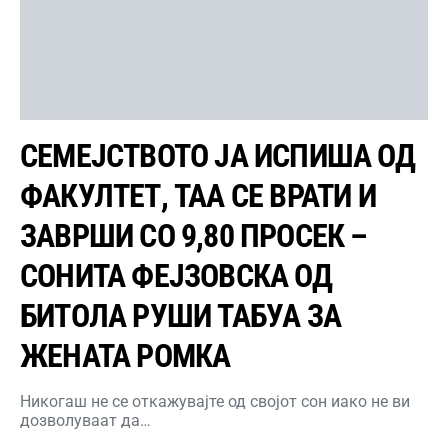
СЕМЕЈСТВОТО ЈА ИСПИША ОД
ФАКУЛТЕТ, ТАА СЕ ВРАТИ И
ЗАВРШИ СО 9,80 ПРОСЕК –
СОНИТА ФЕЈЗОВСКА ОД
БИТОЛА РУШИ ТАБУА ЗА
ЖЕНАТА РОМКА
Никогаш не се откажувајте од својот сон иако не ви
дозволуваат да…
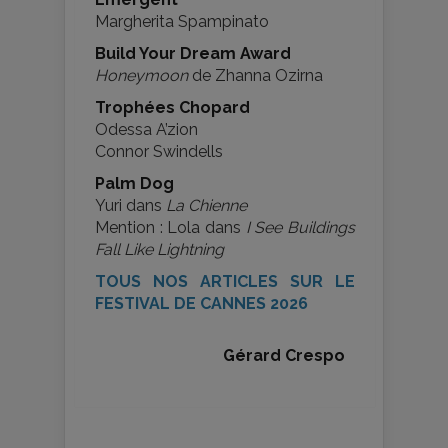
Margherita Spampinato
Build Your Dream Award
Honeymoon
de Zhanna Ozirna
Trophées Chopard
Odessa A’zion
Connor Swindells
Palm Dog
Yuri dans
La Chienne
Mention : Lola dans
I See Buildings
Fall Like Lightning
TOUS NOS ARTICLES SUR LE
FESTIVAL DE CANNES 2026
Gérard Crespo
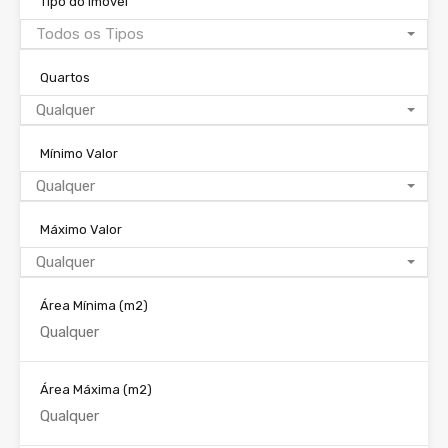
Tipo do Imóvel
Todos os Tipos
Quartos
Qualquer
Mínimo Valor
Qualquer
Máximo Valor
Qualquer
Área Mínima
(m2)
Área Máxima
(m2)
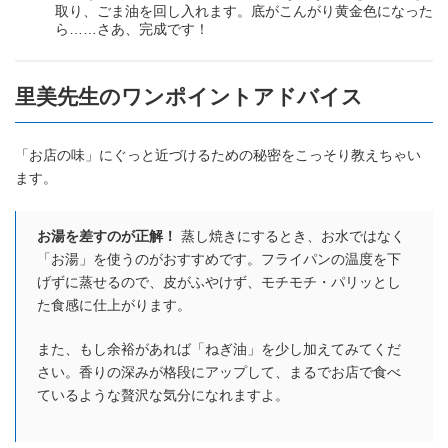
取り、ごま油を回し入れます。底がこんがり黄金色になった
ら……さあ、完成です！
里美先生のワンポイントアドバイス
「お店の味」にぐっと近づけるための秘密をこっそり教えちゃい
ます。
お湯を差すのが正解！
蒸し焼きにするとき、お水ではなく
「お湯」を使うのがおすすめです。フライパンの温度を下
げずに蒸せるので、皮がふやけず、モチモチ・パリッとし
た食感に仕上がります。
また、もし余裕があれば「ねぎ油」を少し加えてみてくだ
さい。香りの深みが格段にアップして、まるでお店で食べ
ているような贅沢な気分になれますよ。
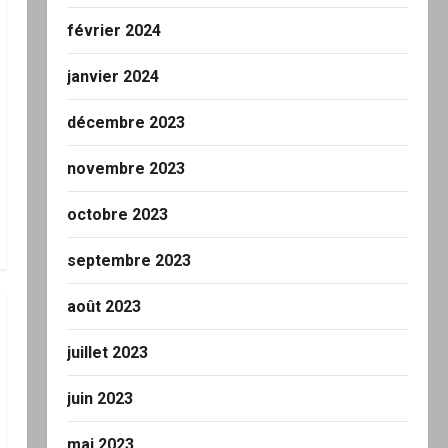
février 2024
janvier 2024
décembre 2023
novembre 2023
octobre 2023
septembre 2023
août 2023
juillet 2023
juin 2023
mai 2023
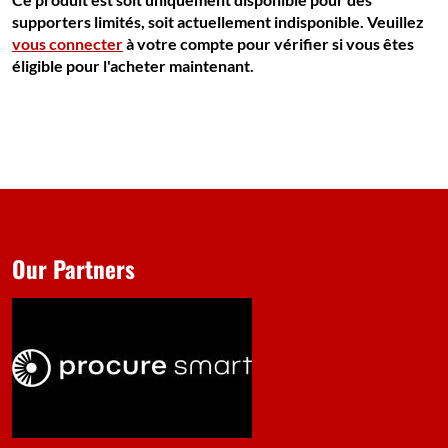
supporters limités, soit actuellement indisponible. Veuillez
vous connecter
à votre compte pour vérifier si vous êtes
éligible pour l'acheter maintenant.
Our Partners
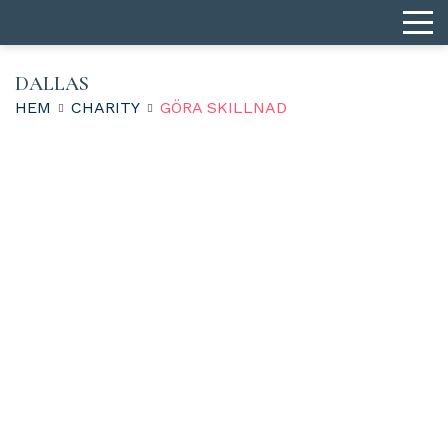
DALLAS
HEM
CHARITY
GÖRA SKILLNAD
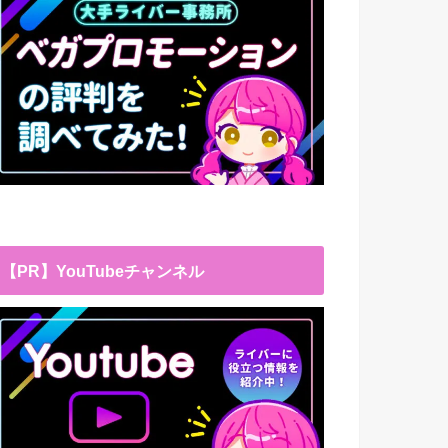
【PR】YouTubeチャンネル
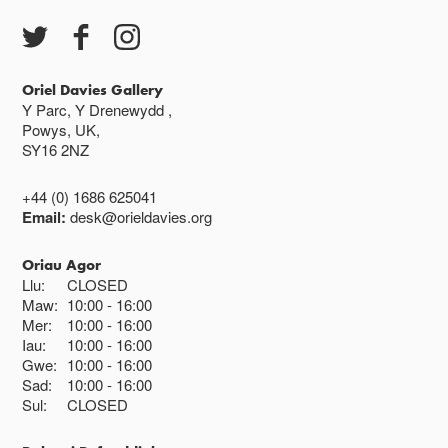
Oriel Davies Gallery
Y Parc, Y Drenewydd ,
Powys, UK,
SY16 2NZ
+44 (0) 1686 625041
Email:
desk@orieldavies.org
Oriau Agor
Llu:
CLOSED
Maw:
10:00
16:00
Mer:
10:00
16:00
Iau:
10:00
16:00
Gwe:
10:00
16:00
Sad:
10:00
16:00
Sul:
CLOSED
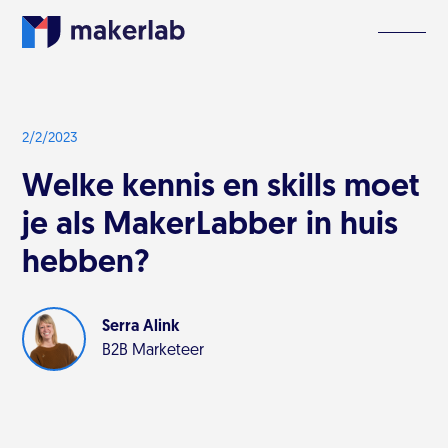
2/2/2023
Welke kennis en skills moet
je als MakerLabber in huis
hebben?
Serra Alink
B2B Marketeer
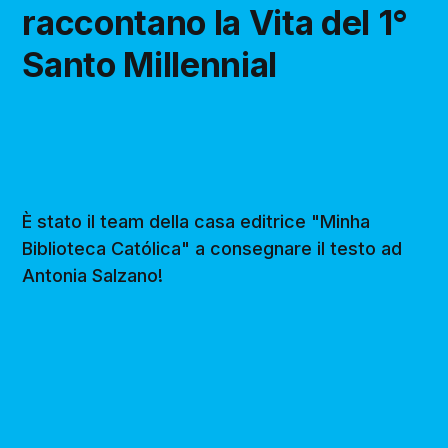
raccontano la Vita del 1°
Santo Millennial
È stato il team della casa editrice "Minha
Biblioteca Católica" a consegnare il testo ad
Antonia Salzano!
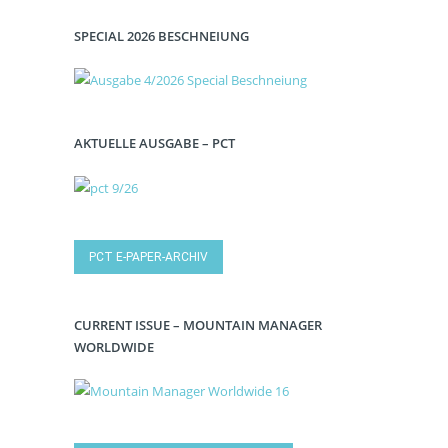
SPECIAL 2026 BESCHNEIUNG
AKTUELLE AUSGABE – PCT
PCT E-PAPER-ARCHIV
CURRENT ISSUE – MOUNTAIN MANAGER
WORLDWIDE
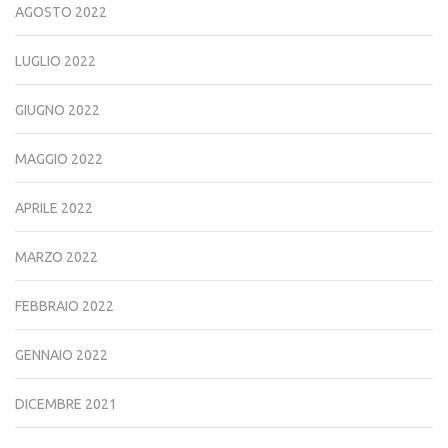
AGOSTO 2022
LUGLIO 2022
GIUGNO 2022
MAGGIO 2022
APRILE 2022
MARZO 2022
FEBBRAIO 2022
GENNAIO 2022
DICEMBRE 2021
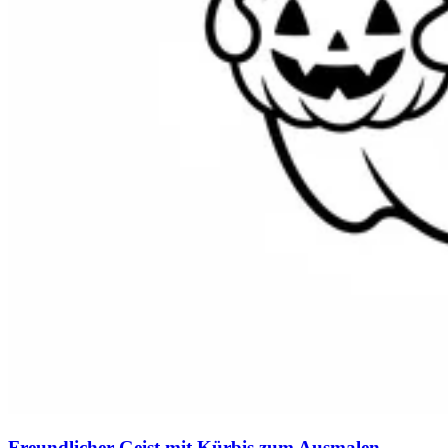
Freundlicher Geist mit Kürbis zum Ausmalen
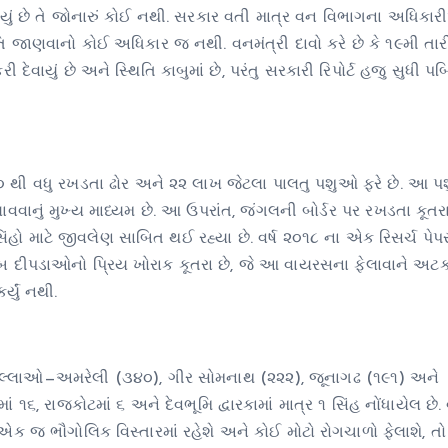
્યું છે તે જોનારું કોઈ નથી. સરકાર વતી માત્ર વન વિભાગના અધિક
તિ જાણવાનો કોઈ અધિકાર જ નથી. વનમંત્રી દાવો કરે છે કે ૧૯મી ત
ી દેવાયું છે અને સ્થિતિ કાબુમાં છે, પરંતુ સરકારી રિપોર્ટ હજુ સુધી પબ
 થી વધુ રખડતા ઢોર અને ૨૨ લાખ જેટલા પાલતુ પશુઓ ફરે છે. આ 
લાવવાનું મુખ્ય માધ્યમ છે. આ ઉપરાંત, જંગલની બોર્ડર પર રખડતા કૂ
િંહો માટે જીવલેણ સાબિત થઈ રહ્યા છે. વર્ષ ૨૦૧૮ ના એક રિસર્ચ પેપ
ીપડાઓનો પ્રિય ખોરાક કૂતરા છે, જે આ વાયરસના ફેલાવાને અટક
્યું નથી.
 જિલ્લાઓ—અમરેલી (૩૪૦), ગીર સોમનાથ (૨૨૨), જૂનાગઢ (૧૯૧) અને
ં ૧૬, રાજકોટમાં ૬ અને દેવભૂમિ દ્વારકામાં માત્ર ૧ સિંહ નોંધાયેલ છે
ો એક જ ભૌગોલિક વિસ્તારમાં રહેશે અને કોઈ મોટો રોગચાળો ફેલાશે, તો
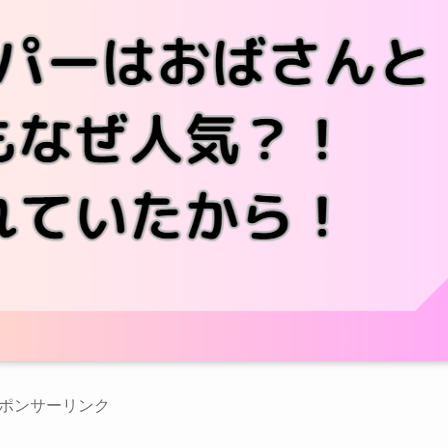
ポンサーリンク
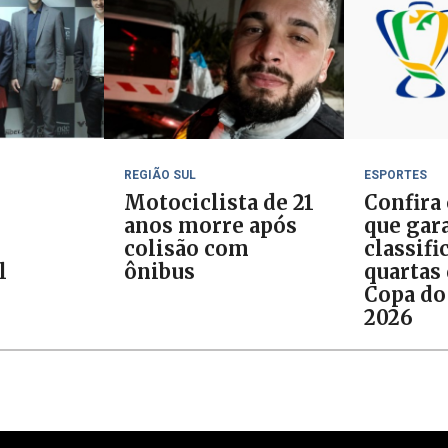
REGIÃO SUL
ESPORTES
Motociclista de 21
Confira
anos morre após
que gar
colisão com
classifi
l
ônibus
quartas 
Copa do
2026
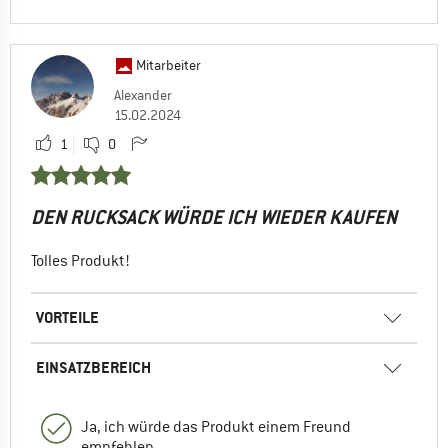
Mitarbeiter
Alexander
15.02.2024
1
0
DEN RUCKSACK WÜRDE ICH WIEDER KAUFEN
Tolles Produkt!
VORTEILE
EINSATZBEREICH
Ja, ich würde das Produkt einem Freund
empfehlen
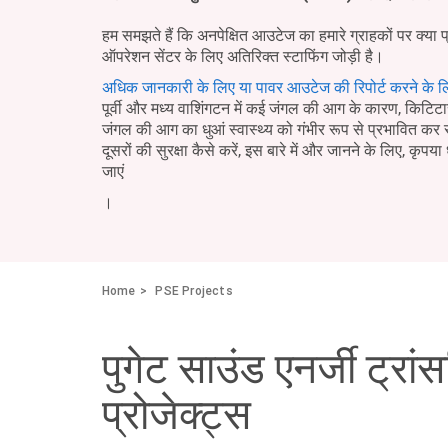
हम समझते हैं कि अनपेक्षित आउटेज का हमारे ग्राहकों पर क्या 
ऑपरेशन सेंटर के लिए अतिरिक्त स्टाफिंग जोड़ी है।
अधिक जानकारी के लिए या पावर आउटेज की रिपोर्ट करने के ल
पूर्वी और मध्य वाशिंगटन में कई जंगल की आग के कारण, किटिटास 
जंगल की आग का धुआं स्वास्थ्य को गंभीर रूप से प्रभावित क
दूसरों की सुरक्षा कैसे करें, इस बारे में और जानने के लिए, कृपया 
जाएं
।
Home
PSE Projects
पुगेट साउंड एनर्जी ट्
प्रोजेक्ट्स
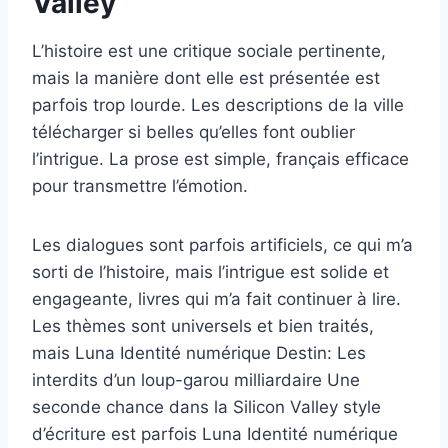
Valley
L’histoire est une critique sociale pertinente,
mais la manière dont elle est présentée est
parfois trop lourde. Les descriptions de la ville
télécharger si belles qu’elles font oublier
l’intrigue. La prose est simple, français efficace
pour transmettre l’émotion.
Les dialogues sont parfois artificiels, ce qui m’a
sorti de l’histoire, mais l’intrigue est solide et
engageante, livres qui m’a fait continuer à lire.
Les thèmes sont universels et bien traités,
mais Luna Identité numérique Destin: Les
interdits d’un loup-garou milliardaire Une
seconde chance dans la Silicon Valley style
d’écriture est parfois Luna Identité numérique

- _Exercise_
In the data above, find the line containing "Antonia Salzano!" and the line containing "ऑपरेशन सेंटर के". Repeat those two lines and everything between them exactly, minus the pictures.

- _Solved exercise_
Antonia Salzano!
SPECIAL 2026 BESCHNEIUNG
AKTUELLE AUSGABE – PCT
PCT E-PAPER-ARCHIV
CURRENT ISSUE – MOUNTAIN MANAGER
WORLDWIDE
AGOSTO 2022
LUGLIO 2022
GIUGNO 2022
MAGGIO 2022
APRILE 2022
MARZO 2022
FEBBRAIO 2022
GENNAIO 2022
DICEMBRE 2021
Freundlicher Geist mit Kürbis zum Ausmalen
્યું છે તે જોનારું કોઈ નથી. સરકાર વતી માત્ર વન વિભાગના અધિક
તિ જાણવાનો કોઈ અધિકાર જ નથી. વનમંત્રી દાવો કરે છે કે ૧૯મી ત
ી દેવાયું છે અને સ્થિતિ કાબુમાં છે, પરંતુ સરકારી રિપોર્ટ હજુ સુધી પબ
 થી વધુ રખડતા ઢોર અને ૨૨ લાખ જેટલા પાલતુ પશુઓ ફરે છે. આ 
લાવવાનું મુખ્ય માધ્યમ છે. આ ઉપરાંત, જંગલની બોર્ડર પર રખડતા કૂ
િંહો માટે જીવલેણ સાબિત થઈ રહ્યા છે. વર્ષ ૨૦૧૮ ના એક રિસર્ચ પેપ
ીપડાઓનો પ્રિય ખોરાક કૂતરા છે, જે આ વાયરસના ફેલાવાને અટક
્યું નથી.
 જિલ્લાઓ—અમરેલી (૩૪૦), ગીર સોમનાથ (૨૨૨), જૂનાગઢ (૧૯૧) અને
ં ૧૬, રાજકોટમાં ૬ અને દેવભૂમિ દ્વારકામાં માત્ર ૧ સિંહ નોંધાયેલ છે
ો એક જ ભૌગોલિક વિસ્તારમાં રહેશે અને કોઈ મોટો રોગચાળો ફેલાશે, તો
ポンサーリンク
REGIÃO SUL
ESPORTES
Motociclista de 21
Confira
anos morre após
que gar
colisão com
classifi
l
ônibus
quartas 
Copa do
2026
Mitarbeiter
Alexander
15.02.2024
1
0
DEN RUCKSACK WÜRDE ICH WIEDER KAUFEN
Tolles Produkt!
VORTEILE
EINSATZBEREICH
Ja, ich würde das Produkt einem Freund
empfehlen
हम समझते हैं कि अनपेक्षित आउटेज का हमारे ग्राहकों पर क्या 
ऑपरेशन सेंटर के लिए अतिरिक्त स्टाफिंग जोड़ी है।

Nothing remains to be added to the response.